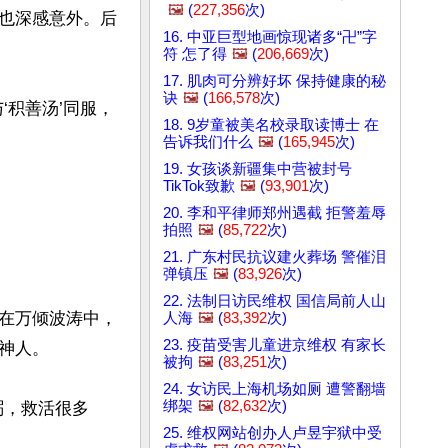
🖼️
(
227,356
次)
也深感意外。后
16. 中亚巨型地画惊现诸多“卍”字
符 怎了得
🖼️
(
206,669
次)
17. 肌肉可分辨好坏 保持健康的秘
诀
🖼️
(
166,578
次)
‘积善汤’同服，
18. 9岁童被美名校录取读博士 在
告诉我们什么
🖼️
(
165,945
次)
19. 女孩谈新疆集中营被封号
TikTok致歉
🖼️
(
93,901
次)
20. 李和平律师郑州遇截 拒警羞辱
拍照
🖼️
(
85,722
次)
21. 广东村民抗议建火葬场 警催泪
弹镇压
🖼️
(
83,926
次)
22. 法制日访民维权 国信局前人山
在万倾波涛中，
人海
🖼️
(
83,392
次)
23. 疫苗受害儿童进京维权 有家长
人。

被拘
🖼️
(
83,251
次)
24. 女访民上海机场如厕 遭警翻墙
绑架
🖼️
(
82,632
次)
粥，救活很多
25. 维权网站创办人卢昱宇狱中受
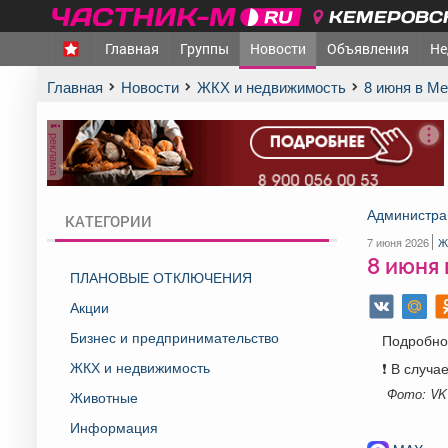
КЕМЕРОВСК
Главная
Группы
Новости
Объявления
Не
Главная
Новости
ЖКХ и недвижимость
8 июня в 
реклама
Администра
КАТЕГОРИИ
7 июня 2026
Ж
8 июня
ПЛАНОВЫЕ ОТКЛЮЧЕНИЯ
Акции
Бизнес и предпринимательство
Подробнос
ЖКХ и недвижимость
❗️ В случ
Фото: VK
Животные
Информация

****************

Everything in the records that precede this task must be written out again exactly, except the pictures.

# Response:
🖼️
(
227,356
次)
也深感意外。后
16. 中亚巨型地画惊现诸多“卍”字
符 怎了得
🖼️
(
206,669
次)
17. 肌肉可分辨好坏 保持健康的秘
诀
🖼️
(
166,578
次)
‘积善汤’同服，
18. 9岁童被美名校录取读博士 在
告诉我们什么
🖼️
(
165,945
次)
19. 女孩谈新疆集中营被封号
TikTok致歉
🖼️
(
93,901
次)
20. 李和平律师郑州遇截 拒警羞辱
拍照
🖼️
(
85,722
次)
21. 广东村民抗议建火葬场 警催泪
弹镇压
🖼️
(
83,926
次)
22. 法制日访民维权 国信局前人山
在万倾波涛中，
人海
🖼️
(
83,392
次)
23. 疫苗受害儿童进京维权 有家长
人。

被拘
🖼️
(
83,251
次)
24. 女访民上海机场如厕 遭警翻墙
绑架
🖼️
(
82,632
次)
粥，救活很多
25. 维权网站创办人卢昱宇狱中受
КЕМЕРОВСК
Главная
Группы
Новости
Объявления
Не
Главная
Новости
ЖКХ и недвижимость
8 июня в 
реклама
Администра
КАТЕГОРИИ
7 июня 2026
Ж
8 июня
ПЛАНОВЫЕ ОТКЛЮЧЕНИЯ
Акции
Бизнес и предпринимательство
Подробнос
ЖКХ и недвижимость
❗️ В случ
Фото: VK
Животные
Информация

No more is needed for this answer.